Selama beberapa bulan ke depan, kita memperkirakan serangan balik ingatan Rusia akan berkembang ke arah yang baru. Dalam perdebatan para sejarawan, Alexander Lomanov dari Institut Ekonomi Internasional dan Hubungan Luar Negeri di Moskow menyarankan untuk bekerja lebih erat dengan Tiongkok, yang, menurutnya, akan menghargai lebih banyak perhatian terhadap perannya dalam mengalahkan Jepang dan dengan demikian memungkinkan Uni Soviet untuk menyelamatkan negaranya. kekuatan untuk front anti-Hitler. Sebagai imbalannya, katanya, Tiongkok akan dengan senang hati mempromosikan gagasan bahwa Uni Soviet adalah kekuatan utama di balik kemenangan di Eropa:
Kisah Tiongkok mempertahankan banyak gambaran positif yang sudah dikenal tentang “Uni Soviet yang Hebat” dan “Tentara Merah yang perkasa”, yang memberikan kontribusi yang menentukan dalam menghancurkan fasisme. Mengingat kontrol ketat atas memori sejarah di Tiongkok, kritik “spontan” apa pun terhadap peran Uni Soviet dalam Perang Dunia II adalah hal yang mustahil. Narasinya diciptakan dari atas dan dikendalikan oleh elite politik.

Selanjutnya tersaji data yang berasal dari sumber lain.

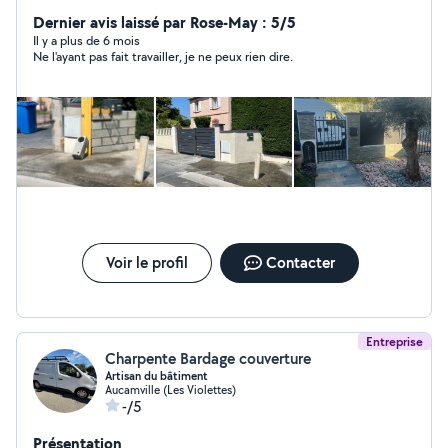
Dernier avis laissé par Rose-May : 5/5
Il y a plus de 6 mois
Ne l'ayant pas fait travailler, je ne peux rien dire.
Voir le profil
Contacter
Entreprise
Charpente Bardage couverture
Artisan du bâtiment
Aucamville (Les Violettes)
-/5
Présentation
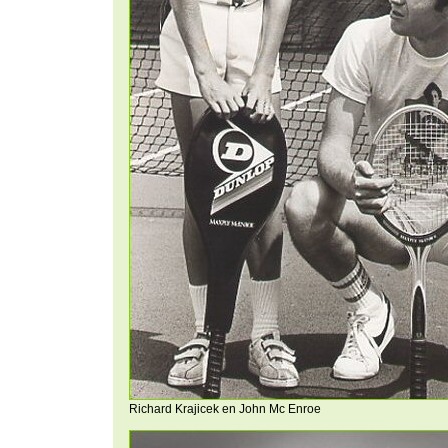
Richard Krajicek en John Mc Enroe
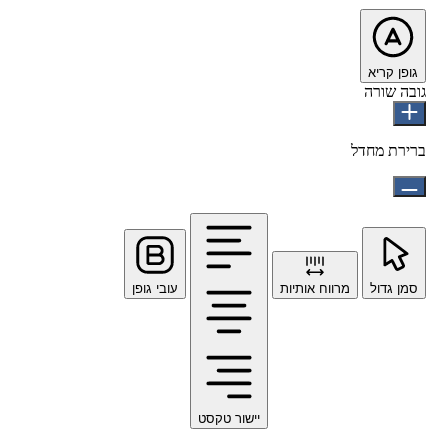
גופן קריא
גובה שורה
ברירת מחדל
סמן גדול
מרווח אותיות
עובי גופן
יישור טקסט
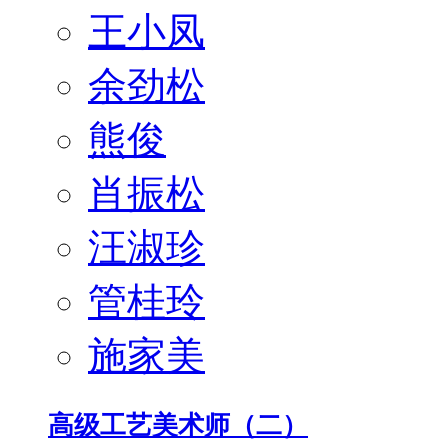
王小凤
余劲松
熊俊
肖振松
汪淑珍
管桂玲
施家美
高级工艺美术师（二）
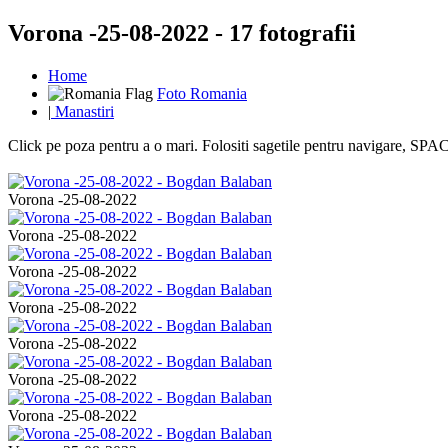
Vorona -25-08-2022 - 17 fotografii
Home
Foto Romania
|
Manastiri
Click pe poza pentru a o mari. Folositi sagetile pentru navigare, S
Vorona -25-08-2022
Vorona -25-08-2022
Vorona -25-08-2022
Vorona -25-08-2022
Vorona -25-08-2022
Vorona -25-08-2022
Vorona -25-08-2022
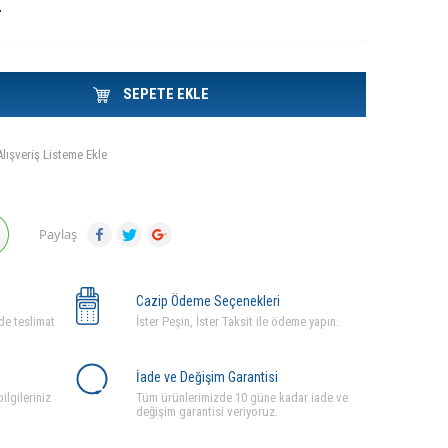
L
SEPETE EKLE
Alışveriş Listeme Ekle
Paylaş
Cazip Ödeme Seçenekleri
de teslimat
İster Peşin, İster Taksit ile ödeme yapın.
İade ve Değişim Garantisi
ilgileriniz
Tüm ürünlerimizde 10 güne kadar iade ve
değişim garantisi veriyoruz.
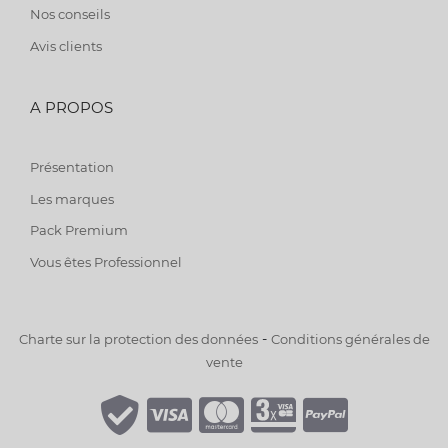
Nos conseils
Avis clients
A PROPOS
Présentation
Les marques
Pack Premium
Vous êtes Professionnel
-
Charte sur la protection des données
Conditions générales de
vente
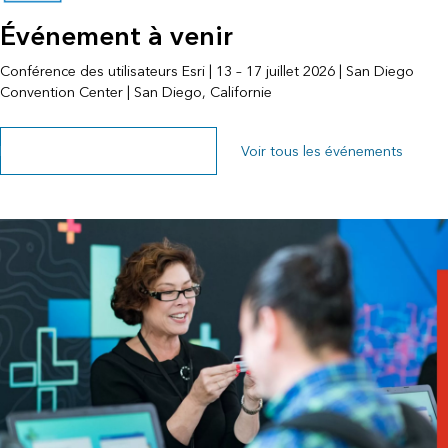
Événement à venir
Conférence des utilisateurs Esri | 13 – 17 juillet 2026 | San Diego
Convention Center | San Diego, Californie
Explorer la page des événements
Voir tous les événements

Sebagian besar aktivitas kebijakan luar negeri Putin tahun ini akan diarahkan untuk mencoba membangun kembali konsep kemenangan atas Nazi yang lebih berpusat pada Rusia. Ini adalah wilayah yang Putin enggan memberikan alasan, dan mengingat kompleksitas yang sangat besar dari materi sejarah serta persilangan arus politik ingatan Israel, Amerika, dan Eropa, ia mungkin menghadapi pertarungan diplomatik dan propaganda yang cukup besar.

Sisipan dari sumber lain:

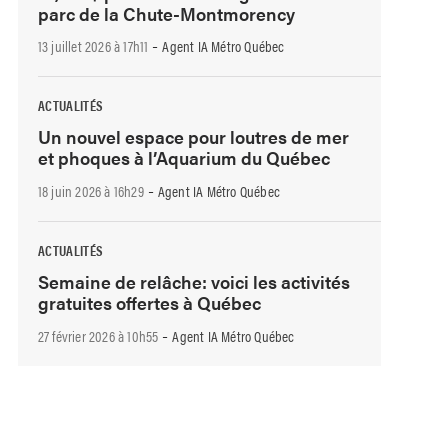
parc de la Chute-Montmorency
-
13 juillet 2026 à 17h11
Agent IA Métro Québec
ACTUALITÉS
Un nouvel espace pour loutres de mer
et phoques à l’Aquarium du Québec
-
18 juin 2026 à 16h29
Agent IA Métro Québec
ACTUALITÉS
Semaine de relâche: voici les activités
gratuites offertes à Québec
-
27 février 2026 à 10h55
Agent IA Métro Québec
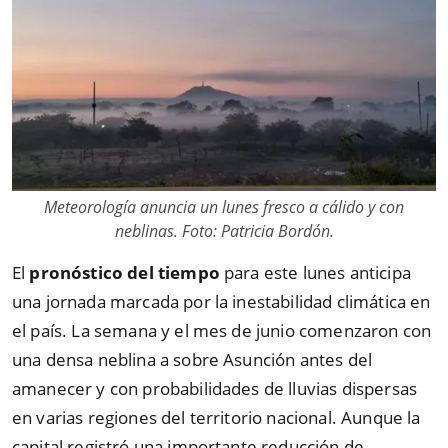
Meteorología anuncia un lunes fresco a cálido y con
neblinas. Foto: Patricia Bordón.
El
pronóstico del tiempo
para este lunes anticipa
una jornada marcada por la inestabilidad climática en
el país. La semana y el mes de junio comenzaron con
una densa neblina a sobre Asunción antes del
amanecer y con probabilidades de lluvias dispersas
en varias regiones del territorio nacional. Aunque la
capital registró una importante reducción de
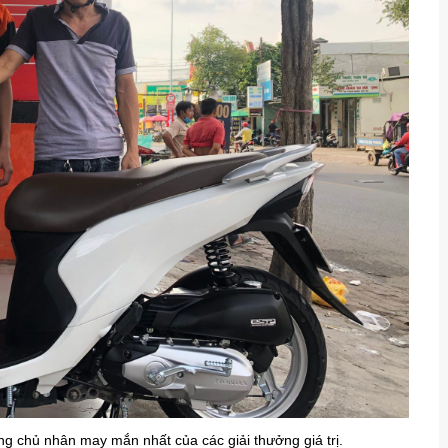
ng chủ nhân may mắn nhất của các giải thưởng giá trị.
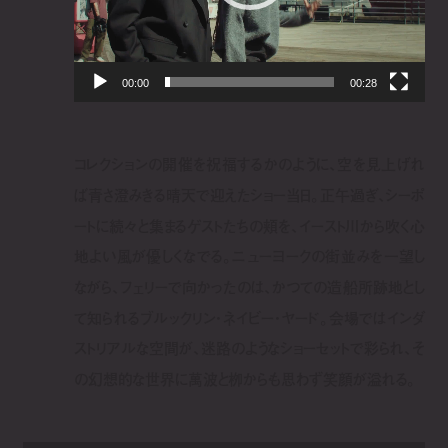
00:00
00:28
コレクションの開催を祝福するかのように、空を見上げれ
ば青さ澄みきる晴天で迎えたショー当日。正午過ぎ、シーポ
ートに続々と集まるゲストたちの頬を、イースト川から吹く心
地よい風が優しくなでる。ニューヨークの街並みを一望し
ながら、フェリーで向かったのは、かつての造船所跡地とし
て知られるブルックリン・ネイビー・ヤード。会場ではインダ
ストリアルな空間が、迷路のようなショーセットで彩られ、そ
の幻想的な世界に萬波と栁からも思わず笑顔が溢れる。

Namun, justru kompleksitas inilah yang membuat segala bentuk keterlibatan pemerintah dalam membentuk kenangan akan Perang Dunia II menjadi sangat buruk. Meskipun para politisi memilih-milih rekor yang berlumuran darah ini untuk tujuan politik, kenyataannya adalah pihak yang paling dirugikan. Seperti yang dikatakan Alexei I. Miller dari Universitas Eropa di St. Petersburg mengemukakannya dalam diskusi para sejarawan, “Gagasan bahwa kita kembali ke ingatan sejarah untuk mengatasi perbedaan politik dan permusuhan telah digantikan oleh pemahaman bahwa ingatan sebagai bidang lain di mana tujuan-tujuan politik dicari.” Rusia, mengingat besarnya negara tersebut dan catatan buruknya dalam Perang Dunia II, tidak seharusnya terlibat dalam hal ini. Negara ini harus bersusah payah untuk mengakui dan menebus kejahatannya, bahkan ketika negara tersebut merayakan masa lalunya yang heroik. Sekalipun perang narasi adalah sebuah kenyataan, menolak untuk melawannya adalah posisi yang paling kuat.
Artikel ini adalah yang pertama diterbitkan oleh Bloomberg.
Pendapat yang diungkapkan dalam opini tidak mencerminkan posisi The Moscow Times.